1. Initialization: We start by creating a frequency counter (e.g., an array or a hash map). The counter will store the minimum number of times each character appears across all input strings. We initialize this counter with a sufficiently large value (e.g., 20000) for each character to ensure that the minimum count will always be less.

2. Iterating Through Strings: We iterate through each string in the input array (words). For each string:

   • We create a temporary frequency counter (t) to count character occurrences in the current string.
   • We update the main frequency counter (cnt) by taking the minimum count for each character between the current string's count and the existing minimum count. This ensures we're only keeping characters that appear in all strings.
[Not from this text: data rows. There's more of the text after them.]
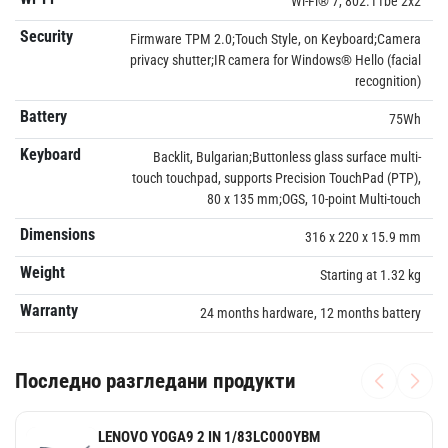
Wi-Fi® 7, 802.11be 2x2
Security
Firmware TPM 2.0;Touch Style, on Keyboard;Camera
privacy shutter;IR camera for Windows® Hello (facial
recognition)
Battery
75Wh
Keyboard
Backlit, Bulgarian;Buttonless glass surface multi-
touch touchpad, supports Precision TouchPad (PTP),
80 x 135 mm;OGS, 10-point Multi-touch
Dimensions
316 x 220 x 15.9 mm
Weight
Starting at 1.32 kg
Warranty
24 months hardware, 12 months battery
Последно разгледани продукти
LENOVO YOGA9 2 IN 1/83LC000YBM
3. Constructing the Result: Finally, we iterate through the main frequency counter. For each character with a count greater than 0, we add that character to the result array as many times as its count indicates (to account for duplicates).
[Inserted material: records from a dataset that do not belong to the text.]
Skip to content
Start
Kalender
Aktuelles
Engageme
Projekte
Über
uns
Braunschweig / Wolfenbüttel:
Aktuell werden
Time Complexity: O(N*M), where N is the number of strings in words, and M is the maximum length of a string. This is because we iterate through each string once (O(N)) and process each character within each string (O(M) for the longest string).

Space Complexity: O(1). We use a fixed-size array (26 elements for the 26 lowercase English letters) to store character frequencies, making the space complexity constant regardless of the input size.

Code Examples (with explanations):

Python:

from collections import Counter
 
class Solution:
    def commonChars(self, words: List[str]) -> List[str]:
        cnt = Counter(words[0]) #Initialize counter with first string's frequencies
        for word in words[1:]: #Iterate from the second string
            t = Counter(word)
            for char in cnt:  #Update minimum count for each character
                cnt[char] = min(cnt[char], t[char])
        result = []
        for char, count in cnt.items(): #Build result from minimum counts
            result.extend([char] * count) #Add character 'count' times
        return result
 

Java:

import java.util.*;
 
class Solution {
    public List<String> commonChars(String[] words) {
        int[] cnt = new int[26]; // Frequency counter (initialized to large values)
        Arrays.fill(cnt, 20000); 
        for (String word : words) {
            int[] t = new int[26]; //Temp counter for each word
            for (char c : word.toCharArray()) {
                t[c - 'a']++; 
            }
            for (int i = 0; i < 26; ++i) {
                cnt[i] = Math.min(cnt[i], t[i]); // Update minimum counts
            }
        }
        List<String> ans = new ArrayList<>();
        for (int i = 0; i < 26; ++i) {
            for (int j = 0; j < cnt[i]; ++j) {
                ans.add(String.valueOf((char) ('a' + i)));
            }
        }
        return ans;
    }
}

The other languages (C++, Go, TypeScript) follow a very similar structure, adapting the syntax to their respective language features. The core logic of frequency counting and minimum count updates remains the same.